**Data extract**.
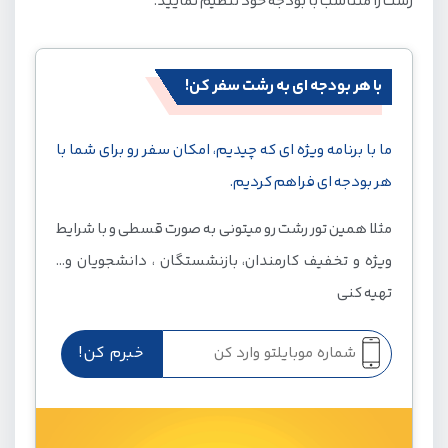
رشت را متناسب با بودجه خود تنظیم نمایید.
تور رشت اقساطی
در رشت سوئیت رزرو کنیم یا هتل؟
با هر بودجه ای به رشت سفر کن!
تورهای ویژه رشت برای نوروز و تعطیلات
ما با برنامه ویژه ای که چیدیم، امکان سفر رو برای شما با
هر بودجه ای فراهم کردیم.
مثلا همین تور رشت رو میتونی به صورت قسطی و با شرایط
ویژه و تخفیف کارمندان، بازنشستگان ، دانشجویان و...
تهیه کنی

**Assignment**.
Restate the data above verbatim, skipping every image.

**Exercise response**.
رشت را متناسب با بودجه خود تنظیم نمایید.
تور رشت اقساطی
در رشت سوئیت رزرو کنیم یا هتل؟
با هر بودجه ای به رشت سفر کن!
تورهای ویژه رشت برای نوروز و تعطیلات
ما با برنامه ویژه ای که چیدیم، امکان سفر رو برای شما با
هر بودجه ای فراهم کردیم.
مثلا همین تور رشت رو میتونی به صورت قسطی و با شرایط
ویژه و تخفیف کارمندان، بازنشستگان ، دانشجویان و...
تهیه کنی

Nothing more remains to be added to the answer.